[File] [PATCH] of Magdir/scientific GEDCOM -duplicates +mime type
Christos Zoulas
christos at zoulas.com
Sat Apr 29 17:28:24 UTC 2023
Applied, thanks!
christos
> On Apr 28, 2023, at 4:05 PM, Jörg Jenderek <joerg.jen.der.ek at gmx.net> wrote:
>
> -----BEGIN PGP SIGNED MESSAGE-----
> Hash: SHA1
>
> Hello,
> some days ago i handle some genealogical databases. One format used
> filename extension ged.
>
> When running file command version 5.44 with -k option on such
> genealogical examples and other files with ged extension i get at
> first glance not bad looking an output like:
>
> HUNTERS.GED: data
> MY-FTW4.GED: GEDCOM
> genealogy,
> ASCII text, with CRLF line terminators
> age-all.ged: GEDCOM
> genealogy text version 5.5.1,
> ASCII text
> char_utf16be-1.ged: GEDCOM
> data
> char_utf16be-2.ged: GEDCOM
> data
> GEDCOM genealogy text version 5.5.1,
> Unicode text, UTF-16,
> big-endian text
> char_utf16le-1.ged: GEDCOM
> data
> char_utf16le-2.ged: GEDCOM
> data
> GEDCOM
> genealogy text version 5.5.1,
> Unicode text, UTF-16,
> little-endian text
> fmt-851-signature-id-1210.ged: GEDCOM
> genealogy,
> ISO-8859 text,
> with very long lines (522),
> with CRLF line terminators
> lang-all.ged: GEDCOM
> genealogy text version 7.0,
> Unicode text, UTF-8 (with BOM) text
> notes-1.ged: GEDCOM
> genealogy text version 7.0,
> Unicode text, UTF-8 (with BOM) text
> rela_1.ged: GEDCOM
> genealogy text version 5.5.1,
> ASCII text
>
> With --extension option wrong 3 byte extension "???" is displayed and
> with -i option generic mime type application/octet-stream or
> text/plain is shown.
>
> For comparison reason i also run the file format identification
> utility DROID ( See https://sourceforge.net/projects/droid/). Here
> many examples are also recognized. These are described as
> "Genealogical Data Communication (GEDCOM) Format" with ged suffix and
> without mime type by PUID fmt/851. The UTF-16 encoded samples are not
> recognized. Also my example MY-FTW4.GED is not recognized (See
> appended output/droid-ged.csv)
>
> For comparison reason i run the file format identification utility
> TrID ( See https://mark0.net/soft-trid-e.html).
> So i run trid utility on my GED examples. Most of my genealogical
> samples are described as correctly as "GEDCOM Family History". All
> look for string "0 HEAD" "near" at the beginning. When encoded as
> ASCII and at the beginning like in age-all.ged then these are
> identified by ged.trid.xml.
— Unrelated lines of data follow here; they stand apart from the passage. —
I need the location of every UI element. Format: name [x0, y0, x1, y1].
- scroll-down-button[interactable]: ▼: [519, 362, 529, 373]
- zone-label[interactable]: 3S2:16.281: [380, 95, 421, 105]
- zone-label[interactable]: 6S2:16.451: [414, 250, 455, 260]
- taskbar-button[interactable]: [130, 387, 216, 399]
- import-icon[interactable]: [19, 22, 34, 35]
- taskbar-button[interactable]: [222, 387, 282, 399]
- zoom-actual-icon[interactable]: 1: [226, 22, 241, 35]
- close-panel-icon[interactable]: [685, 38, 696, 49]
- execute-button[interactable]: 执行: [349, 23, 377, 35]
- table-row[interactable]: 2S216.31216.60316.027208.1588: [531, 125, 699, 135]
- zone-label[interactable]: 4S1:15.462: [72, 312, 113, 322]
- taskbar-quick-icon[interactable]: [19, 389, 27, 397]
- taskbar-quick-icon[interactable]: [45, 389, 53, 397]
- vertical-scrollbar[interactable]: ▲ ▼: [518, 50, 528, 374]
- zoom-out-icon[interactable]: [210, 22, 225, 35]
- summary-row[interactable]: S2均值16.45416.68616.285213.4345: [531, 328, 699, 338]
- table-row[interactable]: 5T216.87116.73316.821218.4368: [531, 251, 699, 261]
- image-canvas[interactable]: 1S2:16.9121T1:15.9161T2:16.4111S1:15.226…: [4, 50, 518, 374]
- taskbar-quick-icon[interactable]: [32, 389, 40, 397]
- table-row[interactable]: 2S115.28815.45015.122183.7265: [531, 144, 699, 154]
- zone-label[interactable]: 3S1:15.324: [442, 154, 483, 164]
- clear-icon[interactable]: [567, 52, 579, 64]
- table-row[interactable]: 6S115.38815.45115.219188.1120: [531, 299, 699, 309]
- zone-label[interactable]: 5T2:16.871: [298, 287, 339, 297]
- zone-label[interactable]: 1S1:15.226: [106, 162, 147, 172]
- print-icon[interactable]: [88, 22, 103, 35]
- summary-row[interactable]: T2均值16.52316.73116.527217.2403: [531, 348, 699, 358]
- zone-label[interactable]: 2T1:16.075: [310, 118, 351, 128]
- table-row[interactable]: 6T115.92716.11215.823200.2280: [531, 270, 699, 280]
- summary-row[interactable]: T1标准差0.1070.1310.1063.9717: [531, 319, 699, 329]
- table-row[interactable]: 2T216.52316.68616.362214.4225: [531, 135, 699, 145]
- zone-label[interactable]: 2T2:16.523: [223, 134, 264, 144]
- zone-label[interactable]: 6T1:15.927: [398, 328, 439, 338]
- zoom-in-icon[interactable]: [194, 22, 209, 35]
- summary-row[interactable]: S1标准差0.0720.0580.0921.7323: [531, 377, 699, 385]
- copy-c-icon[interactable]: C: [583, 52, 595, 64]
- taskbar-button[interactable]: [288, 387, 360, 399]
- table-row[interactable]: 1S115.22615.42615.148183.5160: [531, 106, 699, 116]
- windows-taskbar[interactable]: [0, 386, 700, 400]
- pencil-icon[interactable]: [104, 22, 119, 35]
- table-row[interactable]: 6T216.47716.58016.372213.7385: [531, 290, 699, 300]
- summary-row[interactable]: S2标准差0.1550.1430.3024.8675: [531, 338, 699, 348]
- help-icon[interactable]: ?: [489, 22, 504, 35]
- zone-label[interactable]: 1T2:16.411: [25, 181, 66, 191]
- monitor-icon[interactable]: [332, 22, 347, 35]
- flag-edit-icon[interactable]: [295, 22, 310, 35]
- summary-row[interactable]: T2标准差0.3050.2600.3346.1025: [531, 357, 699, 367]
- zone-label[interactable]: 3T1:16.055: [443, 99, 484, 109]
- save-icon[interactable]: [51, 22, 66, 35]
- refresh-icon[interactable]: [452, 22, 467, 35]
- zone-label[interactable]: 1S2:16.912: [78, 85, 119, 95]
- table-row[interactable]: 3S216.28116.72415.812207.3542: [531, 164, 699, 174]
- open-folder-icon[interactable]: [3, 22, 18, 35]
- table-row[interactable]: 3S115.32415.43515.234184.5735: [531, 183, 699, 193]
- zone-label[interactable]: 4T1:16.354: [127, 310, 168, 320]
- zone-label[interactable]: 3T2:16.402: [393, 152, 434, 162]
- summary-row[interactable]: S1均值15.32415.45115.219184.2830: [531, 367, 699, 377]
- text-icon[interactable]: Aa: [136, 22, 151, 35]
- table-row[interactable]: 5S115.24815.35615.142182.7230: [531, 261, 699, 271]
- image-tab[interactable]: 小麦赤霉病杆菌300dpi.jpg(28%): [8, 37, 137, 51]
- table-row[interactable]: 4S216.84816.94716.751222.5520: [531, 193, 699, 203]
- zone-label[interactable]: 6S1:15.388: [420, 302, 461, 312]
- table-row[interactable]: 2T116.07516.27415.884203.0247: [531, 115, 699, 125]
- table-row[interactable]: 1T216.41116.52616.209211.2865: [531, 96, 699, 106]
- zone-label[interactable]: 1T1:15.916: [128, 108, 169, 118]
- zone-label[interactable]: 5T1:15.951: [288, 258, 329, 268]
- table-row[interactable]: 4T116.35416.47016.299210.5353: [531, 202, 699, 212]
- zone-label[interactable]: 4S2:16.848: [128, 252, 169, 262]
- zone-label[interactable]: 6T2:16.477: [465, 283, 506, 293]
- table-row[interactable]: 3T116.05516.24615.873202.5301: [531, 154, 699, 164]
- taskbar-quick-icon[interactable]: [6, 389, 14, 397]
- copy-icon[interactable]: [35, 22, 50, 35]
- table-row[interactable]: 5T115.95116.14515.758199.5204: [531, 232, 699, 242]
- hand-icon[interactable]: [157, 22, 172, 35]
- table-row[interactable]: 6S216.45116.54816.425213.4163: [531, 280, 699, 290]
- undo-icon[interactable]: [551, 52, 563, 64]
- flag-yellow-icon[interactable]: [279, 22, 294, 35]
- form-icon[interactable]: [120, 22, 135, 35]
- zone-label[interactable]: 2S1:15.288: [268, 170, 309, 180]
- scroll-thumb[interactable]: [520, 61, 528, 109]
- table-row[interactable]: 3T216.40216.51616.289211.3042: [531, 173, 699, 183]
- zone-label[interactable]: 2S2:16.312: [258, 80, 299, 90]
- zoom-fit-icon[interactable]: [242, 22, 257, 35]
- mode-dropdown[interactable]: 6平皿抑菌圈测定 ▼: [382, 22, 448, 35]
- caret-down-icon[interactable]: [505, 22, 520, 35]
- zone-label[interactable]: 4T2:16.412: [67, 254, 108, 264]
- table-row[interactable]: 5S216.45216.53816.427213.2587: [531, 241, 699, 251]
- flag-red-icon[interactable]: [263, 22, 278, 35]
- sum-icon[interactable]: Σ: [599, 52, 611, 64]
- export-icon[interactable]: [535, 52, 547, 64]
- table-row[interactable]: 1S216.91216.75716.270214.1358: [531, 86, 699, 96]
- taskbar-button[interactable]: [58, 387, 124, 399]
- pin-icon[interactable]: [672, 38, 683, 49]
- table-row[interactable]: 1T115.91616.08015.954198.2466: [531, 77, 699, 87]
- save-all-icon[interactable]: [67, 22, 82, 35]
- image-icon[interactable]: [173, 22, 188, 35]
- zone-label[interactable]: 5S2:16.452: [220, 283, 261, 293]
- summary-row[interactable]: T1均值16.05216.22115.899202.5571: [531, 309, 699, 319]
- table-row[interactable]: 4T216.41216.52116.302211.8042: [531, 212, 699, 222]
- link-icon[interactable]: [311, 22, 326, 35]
The samples like lang-all.ged encoded
> with UTF-8 and with a byte order mark (BOM=EFBBBF) at start are
> described by ged-utf8.trid.xml with additional phrase (UTF-8).
> Because of BOM these are also described with lower priority as "Text
> - - UTF-8 encoded" by txt-utf-8.trid.xml. The samples like
> char_utf16le-2.ged encoded with UTF-16 little endian and BOM (=FFFE)
> at start are described by ged-utf16.trid.xml with additional phrase
> (UTF-16LE). Because of BOM these are also described with lower
> priority as "Text - UTF-16 (LE) encoded" by txt-utf-16-le.trid.xml.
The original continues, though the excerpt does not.